Read the rest of this nummy num-num at Yahoo! Scene, for which I'm doing Cannes Lions coverage this year.

16 June 2011

Because Every Dog Show Should Have a Rube Goldberg.



Then, more people would come.

This cheery piece of work, dubbed "Un chien conduit une voiture" ("A dog driving a car") in hopes of maximising YouTube spread, is by Ford France for the C-Max with Active Park Assist. (For a minute after the video, I thought the latter had something to do with helping you out of parks, but that's probably just symptomatic of sleep loss.)

15 June 2011

Find Us At Cannes. In PowerPuff Girl Outfits.*



With a little help from Cake Group, Yahoo's launched Yahoo Scene, a magnificent little destination that aspires to give you your industry conference + nightlife fix in the unhappy event that you can't dance on the kegs yourself.

Beginning next week, I join Steve Hall of Adrants and Ask Wappling of Adland in covering the Cannes Lions for Scene. It's going to be entirely too much awesome; what's more, Ask has already promised the whole internet we'll be coming as PowerPuff Girls. (I will be the angry one, Steve will be bubbly blue, and Ask, of course, will be Blossom.)



If you miss our coverage, you will die of sadness. But if long-form bloggage isn't your style, catch our up-to-the-moment tweets on who's where, who won what and desperate cries for attention: @adland @adrants @luckthelady.

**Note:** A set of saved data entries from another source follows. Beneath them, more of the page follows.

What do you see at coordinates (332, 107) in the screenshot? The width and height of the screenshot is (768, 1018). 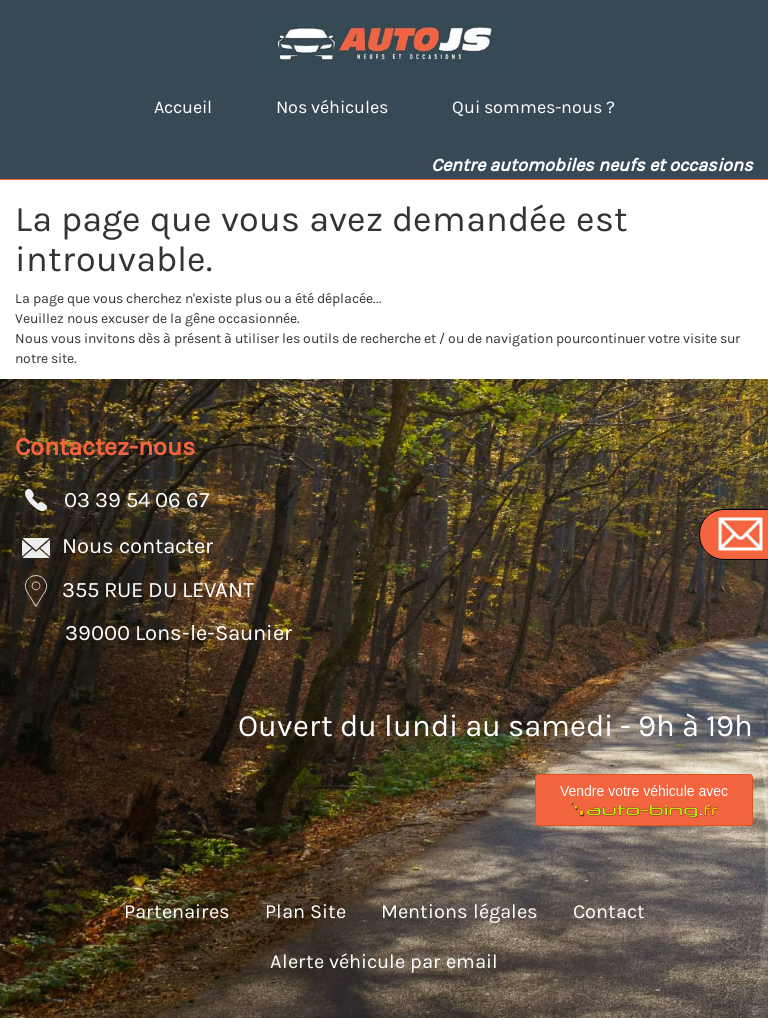 I see `Nos véhicules` at bounding box center [332, 107].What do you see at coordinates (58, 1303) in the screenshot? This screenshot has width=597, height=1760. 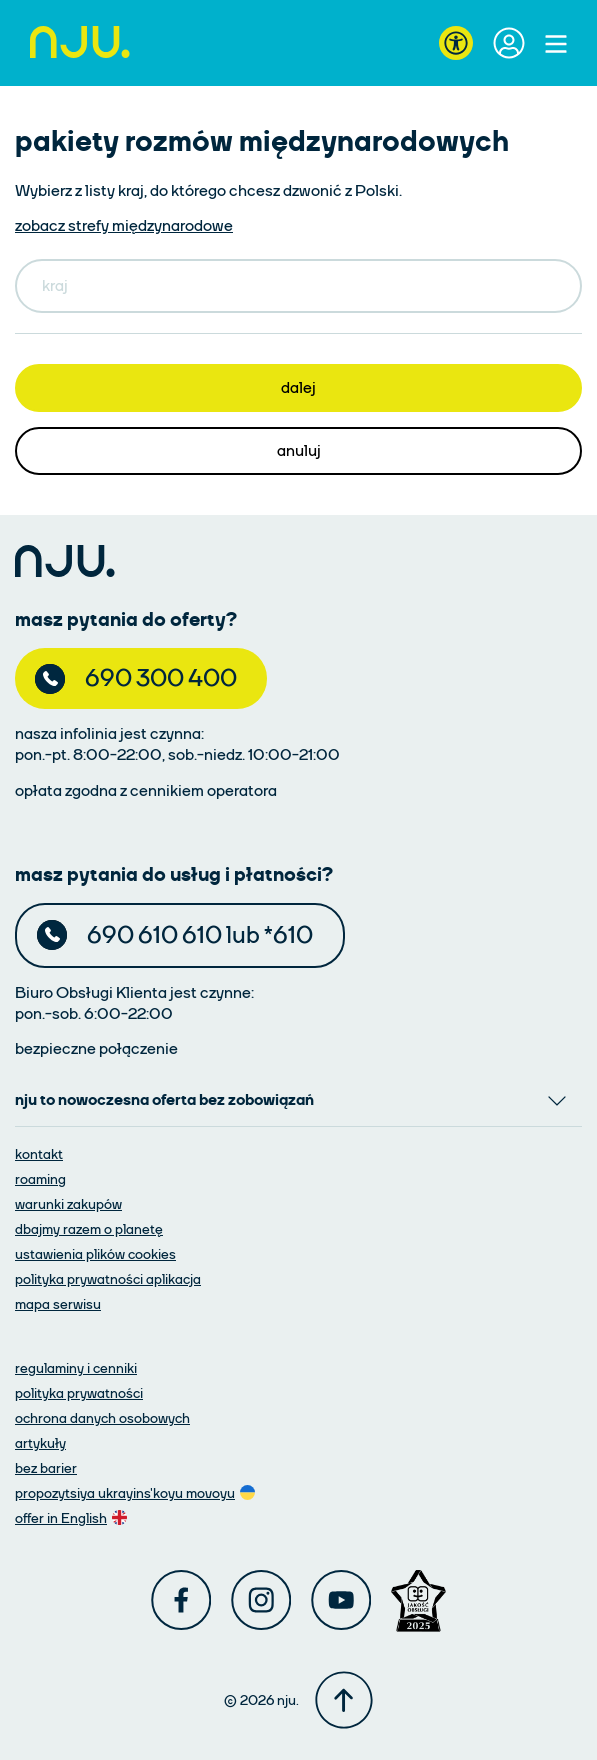 I see `[mapa serwisu]` at bounding box center [58, 1303]. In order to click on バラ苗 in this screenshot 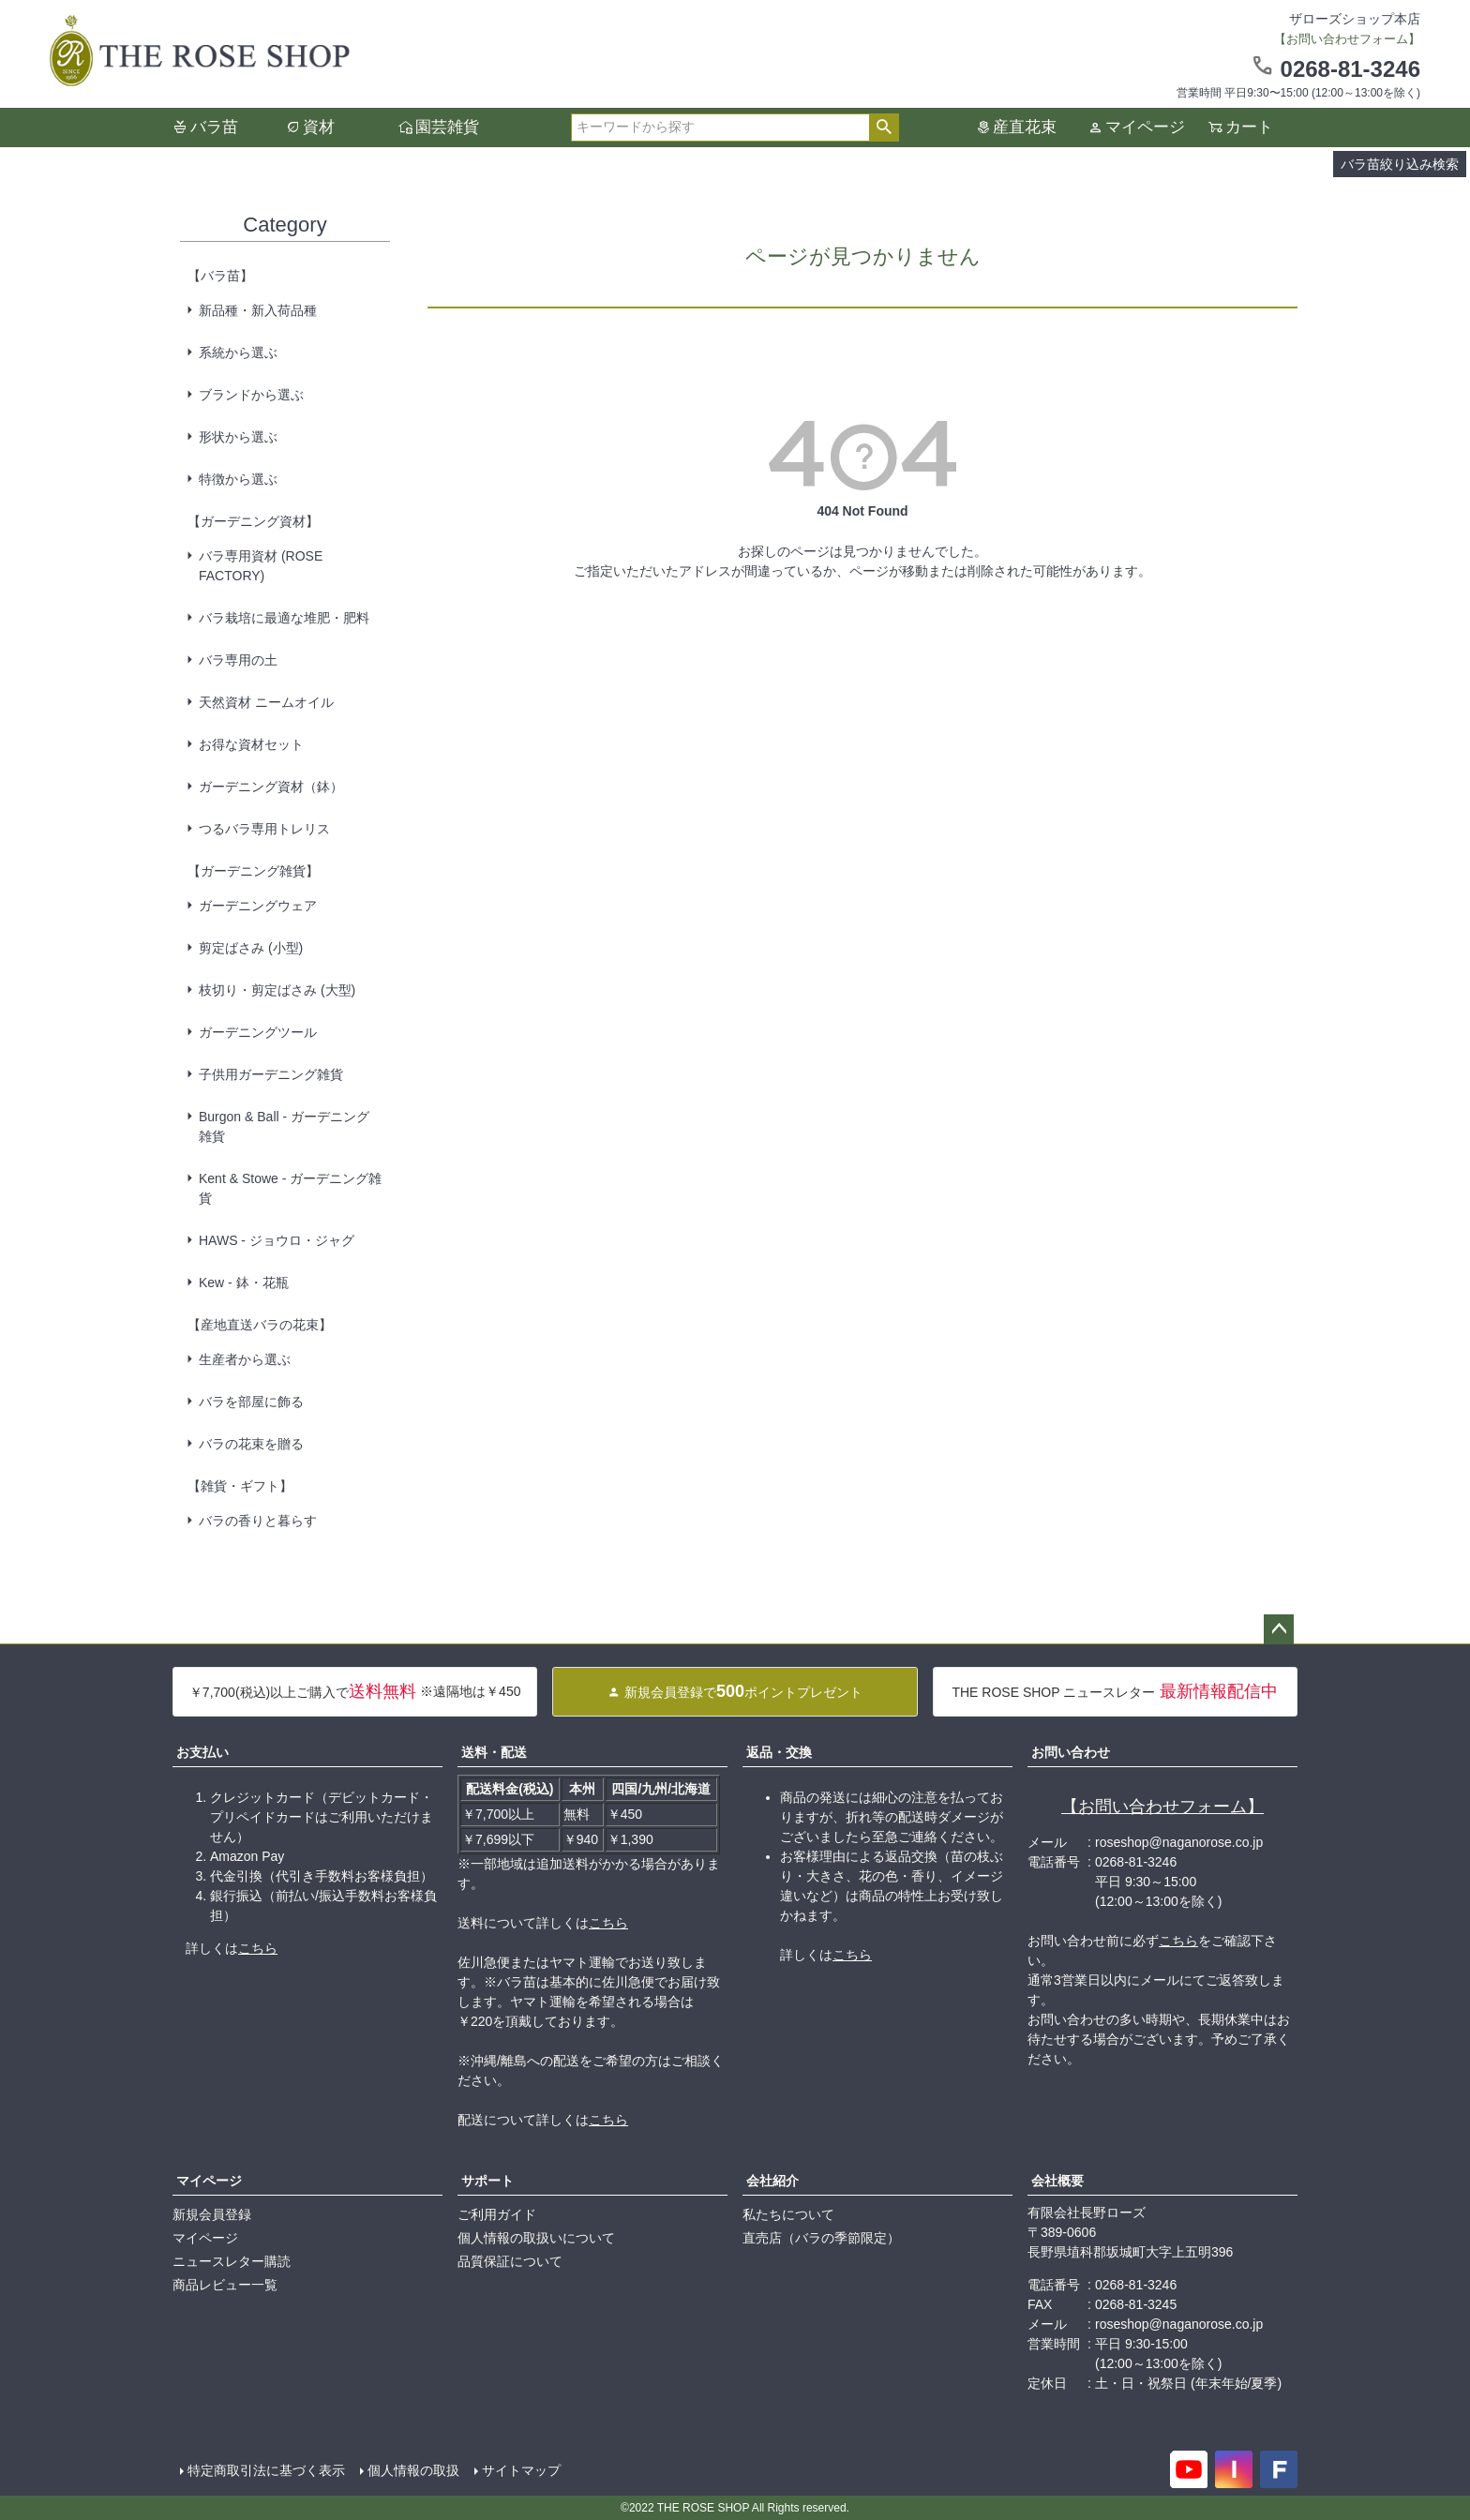, I will do `click(214, 127)`.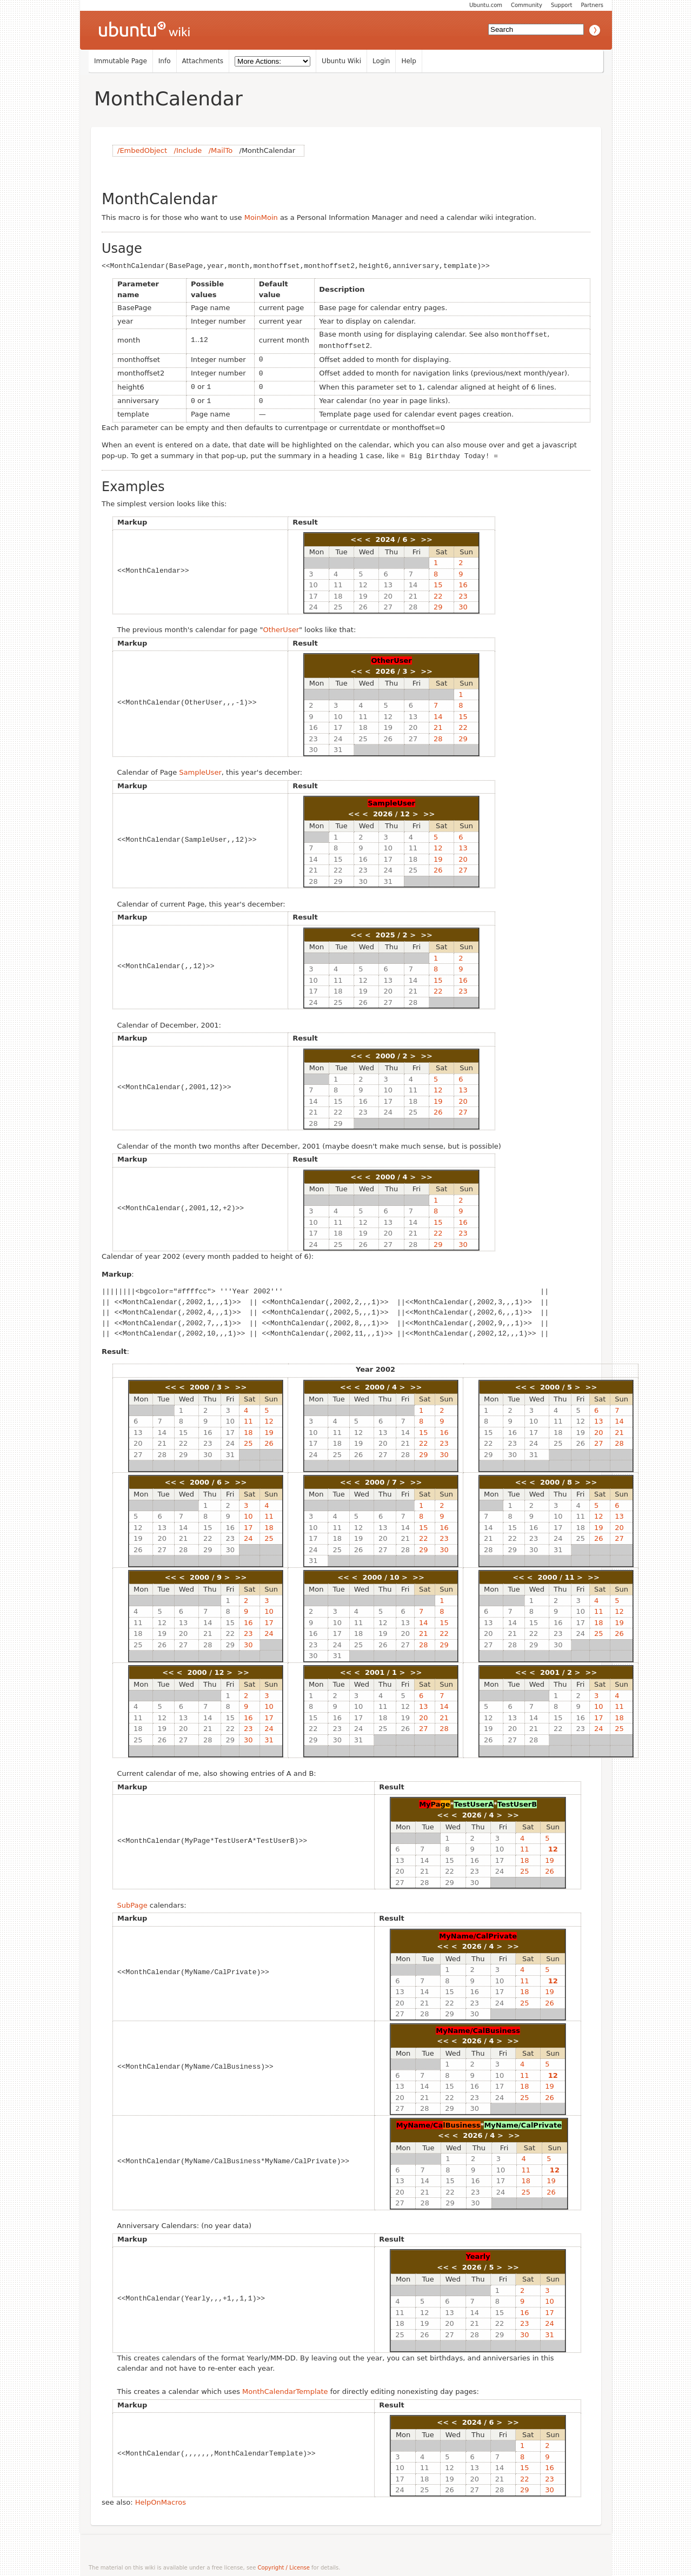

Do not miss! Also, for a feel of the ... feel, catch my wrapup from last year, and this reflection on seaside smoking, and this interview with Richard Gorodecky whom I love more than highly productive anthills.

We are so going to rock your ad shit for seven whole days.

---

*Actually, not really unless Ask pushes hard for them.

07 June 2011

Hey Adrants, Long Time No See!



This week, I'll be guest-editing for Adrants while Steve Hall gets his jollies at Internet Week in partnership with Yahoo! Scene.

Finally, a place for all my rage and bile!

Actually, it's not all that ragey and biley -- today is my birthday, and age has softened my gnarly griffon's touch -- but if you miss reading my reviews, tune in. Adrants is still the best place to get your ad fix, be yours shock-factor, gags, tits or beauty. It feels good to be back.

AdVerve Episode 74: McGameification.
















Play the show now.

Aka, that big, juicy badge in the sky. It was one mic/two guys as Bill took a roadtrip to Savannah to join one of his co-strategists in crime at BFG. The Frenchman Known As Cyril Guichard (@luxregina) went live and uncensored as we kicked back for a high-rolling adventure on the topic of gameification.* It’s probably a word you're sick of, but he takes us deep into the philosophy of gaming, and why sites that "gameify" – like Foursquare – aren't games, per se (but will need to be).

Want more? We also find a way to pose that age-old question: can social media sites like Twitter really be used to construct the governments of tomorrow? Learn all the nuanced answers to this riddle, and others, this week. WE EVEN TALK 3D. Of course we also take our trademark™ left into fun areas like politics and discuss how Gen My dealt with the end of Osama, if at all.

(Also, learn why you're becoming a symbiant.)

Linkfegnugen:

- Heineken Star Player
- Cyril's blog on Luxgames.net

*Gamification or Gameification. Spell it any way you want, we don’t judge.

(Image.)

01 June 2011

PacSun's Sinatra-Laced Anthem for 'Irresponsible' Youth



Not sure when last you walked into a PacSun. But for certain you'll see one at any suburban shopping mall, a fact as ageless as this ad dripping heavy with American Dream As Seen By Cameron Crowe.

The choice of Sinatra's "Call Me Irresponsible": apt, because we've been recounting this same myth about ephemeral adolescence, carefree and sexy youth, Lolita if she'd had the means and the chance, for generations. Sinatra is part of this same thread, and his voice frames this beatific ruddy-cheeked PG-rated chaos as faithfully as it did his swooning, screaming PG-rated Bobby Soxers.

And hell, it is a little irresponsible to gallivant into a PacSun just for a pair of Billabong shorts to muddy up two weekends out of four. That place is crazy expensive for its target market and product proposal. But I guess if teens can afford chrome rims, they'll find a way to afford Roxy sunglasses and faux-bamboo flip-flops, too.